The Euro also fails to meet one of the key requisites of an “optimum currency area” – that of labour mobility. Labour does not move freely within the Eurozone. Even though Europeans can legally take up work anywhere in the European Union, linguistic and cultural divides are are large enough to put a cap on migration.

How else would one explain 50 percent youth unemployment in Greece, mass unemployment in Spain and Portugal and historically low levels of unemployment in Germany? Such stark contrasts are proof that the disadvantages of a common currency far outweigh the benefits that have come Europe’s way by adopting the Euro.

Right now it’s Greece’s problem. But as we saw at the peak of the debt crisis (2010-11), it doesn’t take time for much larger economies such as Spain, Portugal and Italy to be considered close to junk status. The markets have remained calm during this “crisis” as they believe the ECB can limit the contagion from spreading to other peripheral nations.

But in the long run, the debate won’t be about the prowess (or the lack) of the IMF’s economic forecasting models, or the austerity versus fiscal stimulus, of for that matter the ability of the ECB to do “whatever it takes” or whether the bigger threat to the Eurozone is inflation or deflation.
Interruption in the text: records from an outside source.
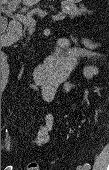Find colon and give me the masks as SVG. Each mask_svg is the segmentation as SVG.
<instances>
[{
    "mask_svg": "<svg viewBox=\"0 0 109 170\" xmlns=\"http://www.w3.org/2000/svg\"><path fill=\"white\" fill-rule=\"evenodd\" d=\"M28 170H39V166L36 163L30 164Z\"/></svg>",
    "mask_w": 109,
    "mask_h": 170,
    "instance_id": "obj_1",
    "label": "colon"
}]
</instances>
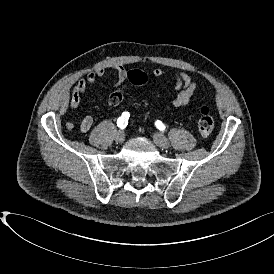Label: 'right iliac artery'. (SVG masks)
I'll use <instances>...</instances> for the list:
<instances>
[{"label":"right iliac artery","instance_id":"82829eb1","mask_svg":"<svg viewBox=\"0 0 274 274\" xmlns=\"http://www.w3.org/2000/svg\"><path fill=\"white\" fill-rule=\"evenodd\" d=\"M129 116L130 115H129L128 112H124L122 114V116L119 117L118 120H117L118 127H120L121 129H124L127 126V124H128Z\"/></svg>","mask_w":274,"mask_h":274}]
</instances>
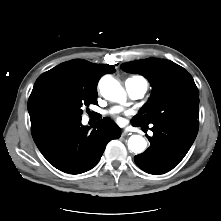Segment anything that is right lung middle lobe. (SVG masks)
Segmentation results:
<instances>
[{
    "instance_id": "1",
    "label": "right lung middle lobe",
    "mask_w": 221,
    "mask_h": 221,
    "mask_svg": "<svg viewBox=\"0 0 221 221\" xmlns=\"http://www.w3.org/2000/svg\"><path fill=\"white\" fill-rule=\"evenodd\" d=\"M96 92L83 90H68L58 94L52 101L53 117H81L82 107L97 104Z\"/></svg>"
}]
</instances>
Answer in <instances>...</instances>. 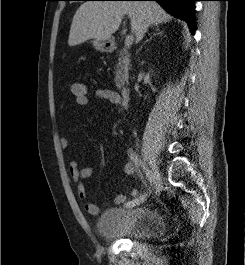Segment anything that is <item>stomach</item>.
<instances>
[{
    "label": "stomach",
    "mask_w": 245,
    "mask_h": 265,
    "mask_svg": "<svg viewBox=\"0 0 245 265\" xmlns=\"http://www.w3.org/2000/svg\"><path fill=\"white\" fill-rule=\"evenodd\" d=\"M93 47L100 52H106L110 49V40H98L94 39L93 41Z\"/></svg>",
    "instance_id": "0dacf381"
}]
</instances>
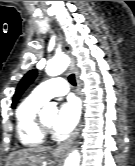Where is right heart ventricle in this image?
<instances>
[{
  "instance_id": "e07e8e85",
  "label": "right heart ventricle",
  "mask_w": 135,
  "mask_h": 166,
  "mask_svg": "<svg viewBox=\"0 0 135 166\" xmlns=\"http://www.w3.org/2000/svg\"><path fill=\"white\" fill-rule=\"evenodd\" d=\"M44 103L45 101L30 94L17 106L16 134L20 144L24 147H39L45 141V136L37 126V116Z\"/></svg>"
}]
</instances>
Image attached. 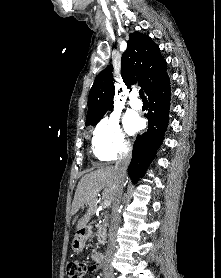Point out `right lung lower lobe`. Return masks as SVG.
Segmentation results:
<instances>
[{
    "label": "right lung lower lobe",
    "instance_id": "right-lung-lower-lobe-1",
    "mask_svg": "<svg viewBox=\"0 0 221 278\" xmlns=\"http://www.w3.org/2000/svg\"><path fill=\"white\" fill-rule=\"evenodd\" d=\"M149 100L148 130L138 135L133 146V155L128 167V175L135 184L155 157L157 148L161 145L169 120L170 81L167 73L145 91Z\"/></svg>",
    "mask_w": 221,
    "mask_h": 278
}]
</instances>
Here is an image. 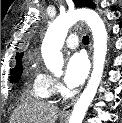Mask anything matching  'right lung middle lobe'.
<instances>
[{"mask_svg": "<svg viewBox=\"0 0 122 123\" xmlns=\"http://www.w3.org/2000/svg\"><path fill=\"white\" fill-rule=\"evenodd\" d=\"M22 71H23L22 64H20L19 66H15V68L11 70L10 81L17 82V80L22 75Z\"/></svg>", "mask_w": 122, "mask_h": 123, "instance_id": "1", "label": "right lung middle lobe"}]
</instances>
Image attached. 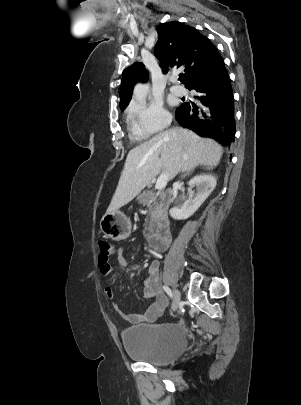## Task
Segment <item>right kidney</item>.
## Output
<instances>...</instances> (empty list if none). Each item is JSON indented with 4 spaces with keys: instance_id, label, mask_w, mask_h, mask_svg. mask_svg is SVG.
Segmentation results:
<instances>
[{
    "instance_id": "right-kidney-1",
    "label": "right kidney",
    "mask_w": 301,
    "mask_h": 405,
    "mask_svg": "<svg viewBox=\"0 0 301 405\" xmlns=\"http://www.w3.org/2000/svg\"><path fill=\"white\" fill-rule=\"evenodd\" d=\"M216 184L215 177L210 174H200L193 177L188 183V199L183 203L181 208H171L169 211L170 216L176 220H185L191 217L211 194ZM194 187L197 189L195 197L192 192V188Z\"/></svg>"
}]
</instances>
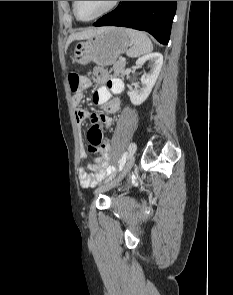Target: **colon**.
<instances>
[{
  "instance_id": "5ec220e1",
  "label": "colon",
  "mask_w": 233,
  "mask_h": 295,
  "mask_svg": "<svg viewBox=\"0 0 233 295\" xmlns=\"http://www.w3.org/2000/svg\"><path fill=\"white\" fill-rule=\"evenodd\" d=\"M69 84L71 91L74 94L82 93L91 86L89 79L82 77L77 73L69 74ZM87 139L89 151L93 154L99 153L102 147V132L98 126H92L89 129Z\"/></svg>"
}]
</instances>
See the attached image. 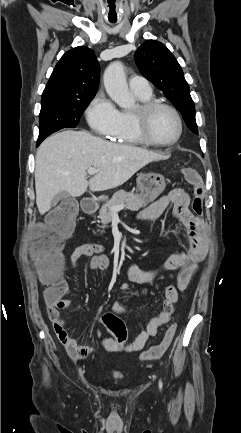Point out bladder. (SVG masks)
Listing matches in <instances>:
<instances>
[{"label": "bladder", "instance_id": "31cf9c89", "mask_svg": "<svg viewBox=\"0 0 241 433\" xmlns=\"http://www.w3.org/2000/svg\"><path fill=\"white\" fill-rule=\"evenodd\" d=\"M117 379H121V377L120 376H115Z\"/></svg>", "mask_w": 241, "mask_h": 433}]
</instances>
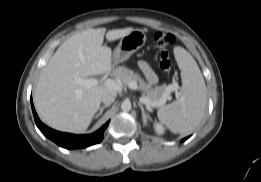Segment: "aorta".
I'll use <instances>...</instances> for the list:
<instances>
[{
	"instance_id": "1",
	"label": "aorta",
	"mask_w": 261,
	"mask_h": 182,
	"mask_svg": "<svg viewBox=\"0 0 261 182\" xmlns=\"http://www.w3.org/2000/svg\"><path fill=\"white\" fill-rule=\"evenodd\" d=\"M131 108H132V105H131L130 101L125 100V101L122 102V104H121L122 111L128 112V111L131 110Z\"/></svg>"
}]
</instances>
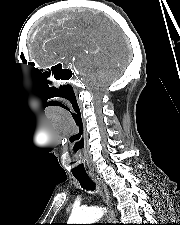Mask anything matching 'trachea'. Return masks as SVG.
<instances>
[{"instance_id": "obj_1", "label": "trachea", "mask_w": 180, "mask_h": 225, "mask_svg": "<svg viewBox=\"0 0 180 225\" xmlns=\"http://www.w3.org/2000/svg\"><path fill=\"white\" fill-rule=\"evenodd\" d=\"M75 178L79 181L83 189L93 191L96 187L95 183L91 180V178L88 175L75 176Z\"/></svg>"}]
</instances>
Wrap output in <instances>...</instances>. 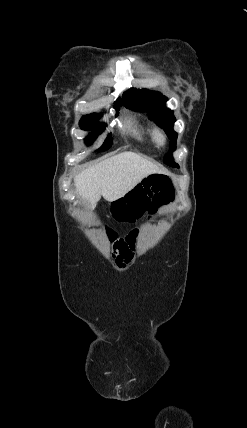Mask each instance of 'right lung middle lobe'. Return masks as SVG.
<instances>
[{
    "mask_svg": "<svg viewBox=\"0 0 247 428\" xmlns=\"http://www.w3.org/2000/svg\"><path fill=\"white\" fill-rule=\"evenodd\" d=\"M122 104H117L116 106H114V108L118 111L119 107ZM99 119V115L98 114H90V115H86L83 116L79 126L82 130H93V134L89 135L85 140L87 144H91L97 137V135H99L105 128L106 124L102 123L99 126H96L97 121ZM112 145V138L111 135L109 134L107 139L104 141L103 145L101 146L100 149H98L97 151H102V150H107L111 147Z\"/></svg>",
    "mask_w": 247,
    "mask_h": 428,
    "instance_id": "right-lung-middle-lobe-1",
    "label": "right lung middle lobe"
}]
</instances>
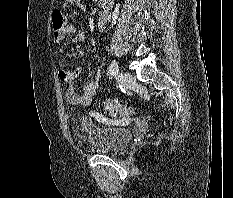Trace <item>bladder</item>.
<instances>
[{
    "label": "bladder",
    "mask_w": 233,
    "mask_h": 198,
    "mask_svg": "<svg viewBox=\"0 0 233 198\" xmlns=\"http://www.w3.org/2000/svg\"><path fill=\"white\" fill-rule=\"evenodd\" d=\"M132 139L126 127H102L92 122H83L78 141L88 148L105 154H116L124 150Z\"/></svg>",
    "instance_id": "obj_1"
}]
</instances>
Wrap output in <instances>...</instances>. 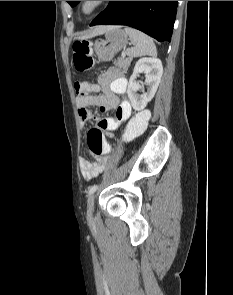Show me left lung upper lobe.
I'll use <instances>...</instances> for the list:
<instances>
[{"mask_svg":"<svg viewBox=\"0 0 233 295\" xmlns=\"http://www.w3.org/2000/svg\"><path fill=\"white\" fill-rule=\"evenodd\" d=\"M72 7H74L79 1H67Z\"/></svg>","mask_w":233,"mask_h":295,"instance_id":"obj_1","label":"left lung upper lobe"}]
</instances>
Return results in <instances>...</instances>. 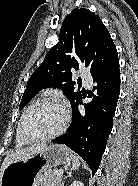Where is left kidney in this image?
I'll return each instance as SVG.
<instances>
[{
  "label": "left kidney",
  "instance_id": "1",
  "mask_svg": "<svg viewBox=\"0 0 138 186\" xmlns=\"http://www.w3.org/2000/svg\"><path fill=\"white\" fill-rule=\"evenodd\" d=\"M70 186H84V184L80 181H73V183Z\"/></svg>",
  "mask_w": 138,
  "mask_h": 186
}]
</instances>
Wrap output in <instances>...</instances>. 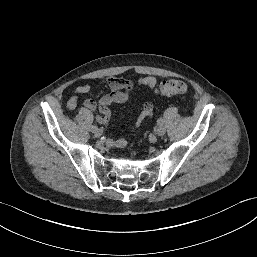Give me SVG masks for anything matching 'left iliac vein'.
Returning <instances> with one entry per match:
<instances>
[{"label": "left iliac vein", "instance_id": "obj_1", "mask_svg": "<svg viewBox=\"0 0 257 257\" xmlns=\"http://www.w3.org/2000/svg\"><path fill=\"white\" fill-rule=\"evenodd\" d=\"M165 132H166V129H165V127H164L163 125L157 126V128H156V134H157L158 136H163V135L165 134Z\"/></svg>", "mask_w": 257, "mask_h": 257}]
</instances>
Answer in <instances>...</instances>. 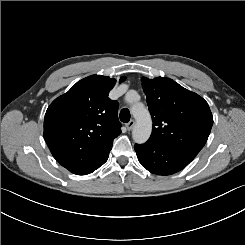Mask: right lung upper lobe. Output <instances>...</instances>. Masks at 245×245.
I'll use <instances>...</instances> for the list:
<instances>
[{
    "instance_id": "obj_1",
    "label": "right lung upper lobe",
    "mask_w": 245,
    "mask_h": 245,
    "mask_svg": "<svg viewBox=\"0 0 245 245\" xmlns=\"http://www.w3.org/2000/svg\"><path fill=\"white\" fill-rule=\"evenodd\" d=\"M122 77L119 82H123ZM116 80L91 75L48 107L44 138L54 158L71 173L86 175L103 165L120 135L118 102L108 95Z\"/></svg>"
}]
</instances>
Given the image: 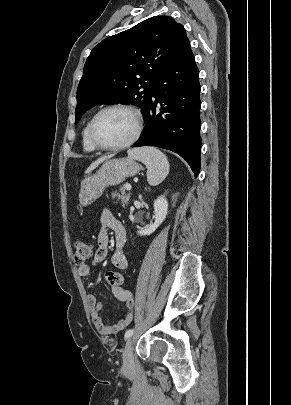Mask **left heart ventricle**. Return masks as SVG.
Returning <instances> with one entry per match:
<instances>
[{
  "instance_id": "1",
  "label": "left heart ventricle",
  "mask_w": 291,
  "mask_h": 405,
  "mask_svg": "<svg viewBox=\"0 0 291 405\" xmlns=\"http://www.w3.org/2000/svg\"><path fill=\"white\" fill-rule=\"evenodd\" d=\"M135 131L133 116L123 110H111L103 113L96 121L94 133L96 139L104 145H118L127 141Z\"/></svg>"
}]
</instances>
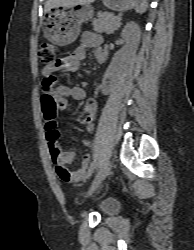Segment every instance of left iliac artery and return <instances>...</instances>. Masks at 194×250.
Instances as JSON below:
<instances>
[{
    "mask_svg": "<svg viewBox=\"0 0 194 250\" xmlns=\"http://www.w3.org/2000/svg\"><path fill=\"white\" fill-rule=\"evenodd\" d=\"M94 168H95V167H94V165L92 164V165H91V167H90V170H89V175H91V174H92V172H93Z\"/></svg>",
    "mask_w": 194,
    "mask_h": 250,
    "instance_id": "left-iliac-artery-1",
    "label": "left iliac artery"
}]
</instances>
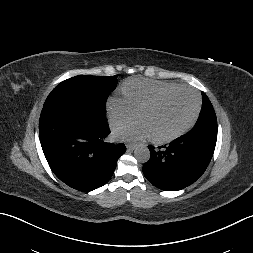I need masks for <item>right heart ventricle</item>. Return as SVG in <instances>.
Masks as SVG:
<instances>
[{
    "instance_id": "obj_1",
    "label": "right heart ventricle",
    "mask_w": 253,
    "mask_h": 253,
    "mask_svg": "<svg viewBox=\"0 0 253 253\" xmlns=\"http://www.w3.org/2000/svg\"><path fill=\"white\" fill-rule=\"evenodd\" d=\"M178 86L176 83L132 79L122 87V94L128 104L137 111L142 105L159 93Z\"/></svg>"
}]
</instances>
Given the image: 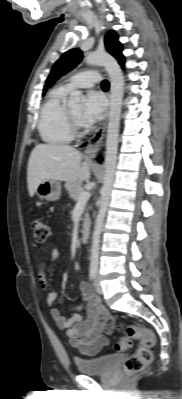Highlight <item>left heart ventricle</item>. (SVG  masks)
I'll list each match as a JSON object with an SVG mask.
<instances>
[{
	"mask_svg": "<svg viewBox=\"0 0 182 399\" xmlns=\"http://www.w3.org/2000/svg\"><path fill=\"white\" fill-rule=\"evenodd\" d=\"M70 111L72 115L80 122L81 107L72 108Z\"/></svg>",
	"mask_w": 182,
	"mask_h": 399,
	"instance_id": "left-heart-ventricle-1",
	"label": "left heart ventricle"
}]
</instances>
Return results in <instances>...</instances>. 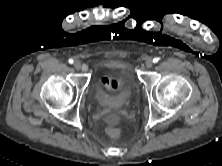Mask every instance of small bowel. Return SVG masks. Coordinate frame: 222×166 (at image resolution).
I'll list each match as a JSON object with an SVG mask.
<instances>
[{"instance_id":"c3829d8e","label":"small bowel","mask_w":222,"mask_h":166,"mask_svg":"<svg viewBox=\"0 0 222 166\" xmlns=\"http://www.w3.org/2000/svg\"><path fill=\"white\" fill-rule=\"evenodd\" d=\"M102 85L112 91H117L120 88V82L116 79L102 78Z\"/></svg>"}]
</instances>
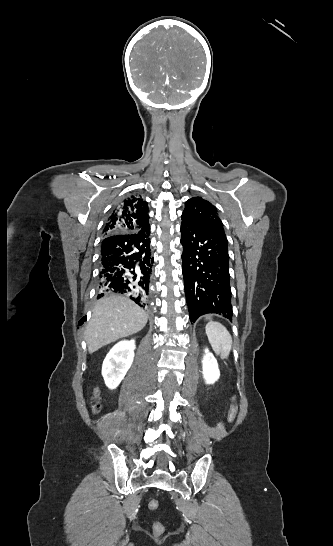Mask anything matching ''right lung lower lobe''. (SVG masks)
Instances as JSON below:
<instances>
[{"label": "right lung lower lobe", "mask_w": 333, "mask_h": 546, "mask_svg": "<svg viewBox=\"0 0 333 546\" xmlns=\"http://www.w3.org/2000/svg\"><path fill=\"white\" fill-rule=\"evenodd\" d=\"M149 226L132 232L105 235L101 242L98 298L117 292L139 306H147L153 257Z\"/></svg>", "instance_id": "right-lung-lower-lobe-1"}]
</instances>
European policymakers will soon need to answer the more fundamental question which is at the heart of Europe’s problems: How long can the Euro survive? “If the Euro fails, Europe will fail”, said Angela Merkel in Berlin on Monday. A Grexit, or a Greek withdrawal, can be easily absorbed by the financial system. The great crisis we should prepare for is the likelihood of a “Euroexit”. (IANS)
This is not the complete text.